Connecting to External S3 Object Stores
Describes how to connect HPE Ezmeral Unified Analytics Software to external S3 object storage in AWS, MinIO, and HPE Ezmeral Data Fabric Object Store.
Administrators can connect HPE Ezmeral Unified Analytics Software to object storage in AWS S3, MinIO, HPE Ezmeral Data Fabric Object Store, and HPE GreenLake for File Storage. Users can then access data in the connected data sources through clients, such as Spark and Kubeflow notebooks, without providing an access or secret key.
When you configure the data source connection, you provide HPE Ezmeral Unified Analytics Software with the access credentials (access key and secret key); the user does not need the access credentials because HPE Ezmeral Unified Analytics Software uses a proxy to communicate with clients.
Clients talk to the HPE Ezmeral Unified Analytics Software proxy through the data source endpoint URL and pass JWT tokens to authenticate users. Users configure clients to talk to the connected object store. Users provide the client with the data source name and endpoint URL (as they appear on the data source tile in the HPE Ezmeral Unified Analytics Software UI), as well as the bucket they want the client to access.
How to Connect HPE Ezmeral Unified Analytics to Object Storage
- Sign in to HPE Ezmeral Unified Analytics Software.
- In the left navigation bar, select Data Engineering > Data Sources.
- On the Data Sources screen, select the Object Store Data tab. NOTEBy default, a local-s3 Ezmeral Data Fabric tile is displayed. This Ezmeral Data Fabric version of S3 is a local S3 version used internally by HPE Ezmeral Unified Analytics Software and cannot be deleted. Do not connect to this data source.
- Click Add New Data Source.
- Click the Add… button in one of the tiles (HPE Ezmeral Data Fabric Object Store, Amazon, MinIO, or HPE GreenLake for File Storage).
- In the drawer that opens, enter the connection properties:
- HPE Ezmeral Data Fabric Object Store
- To connect to HPE Ezmeral Data Fabric Object Store, provide the following information:
- Name - Enter a unique name for the data source.
- Endpoint - Enter the HPE Ezmeral Data Fabric Object Store URL, for
example:
https://<ip-address>:9000
To connect to a secured HPE Ezmeral Data Fabric Object Store, enter the fully qualified domain name (FQDN) of the external HPE Ezmeral Data Fabric Object Store node, for example:https://<FQDN-of-external-DF-s3-node>:9000
- Access Key - Enter the HPE Ezmeral Data Fabric Object Store access key.
- Secret Key - Enter the HPE Ezmeral Data Fabric Object Store secret key.
- Insecure - Only select this option for POCs or demos; do not select
for production environments. If you do not select this option, you must add
the root CA certificate for a secured connection. For a secure HPE Ezmeral Data Fabric Object Store connection, enter the path to the root CA certificate on the node that you specified as the endpoint. Typically, the root CA certificate path is:
/opt/mapr/conf/ca/chain-ca.pem
- AWS S3
- To connect to AWS S3, provide the following information:
- Name - Enter a unique name for the data source.

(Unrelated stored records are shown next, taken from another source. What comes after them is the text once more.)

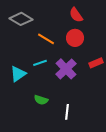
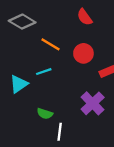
red circle: (75, 38) -> (83, 53), moved
purple cross: (66, 69) -> (93, 103), moved
white line: (67, 112) -> (60, 132), moved

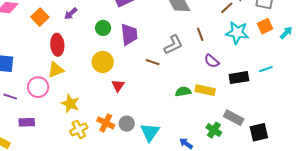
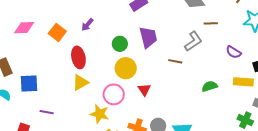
green circle: (103, 28) -> (120, 44), moved
brown line: (200, 34) -> (211, 23), moved, turned -64
pink circle: (38, 87) -> (114, 94), moved
yellow rectangle: (205, 90) -> (243, 82), moved
purple line: (10, 97) -> (47, 112), moved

- Endpoint - Enter the AWS S3 URL, for example
https://s3.us-east-20.amazonaws.com
. - Access Key - Enter the AWS S3 access key.TIPThe access key and secret key are associated with the IAM user in AWS. The IAM policy associated with the user should permit access to buckets. For example, the IAM policy should grant the user read, write, and/or create access on buckets.
- Secret Key - Enter the AWS S3 secret key.
- AWS Region - Enter the AWS region.
- MinIO
- To connect to MinIO, provide the following information:
- Name - Enter a unique name for the data source.
- Endpoint - Enter the MinIO URL.
- Access Key - Enter the MinIO access key.
- Secret Key - Enter the MinIO secret key.
- Insecure - Only select this option for POCs or demos; do not select for production environments. When the option is not selected, you must add the root CA certificate for a secured connection.
- Root Certificate - This is a TLS mode configuration. Add the root CA certificate bundle.
- Click Add. The data source is connected and a new tile for the data source
displays on the Data Sources screen. IMPORTANTThe data source name and endpoint URL display on the tile. Users need this information to connect their clients to the data source. Users can navigate to the Data Sources screen to get the information. See Accessing Data in External S3 Object Stores.
HPE GreenLake for File Storage
- Name - Enter a unique name for the data source.
- Endpoint - Enter the MinIO URL.
- Access Key - Enter the MinIO access key.
- Secret Key - Enter the MinIO secret key.
- Insecure - Only select this option for POCs or demos; do not select for production environments. When the option is not selected, you must add the root CA certificate for a secured connection.
- Root Certificate - This is a TLS mode configuration. Add the root CA certificate bundle.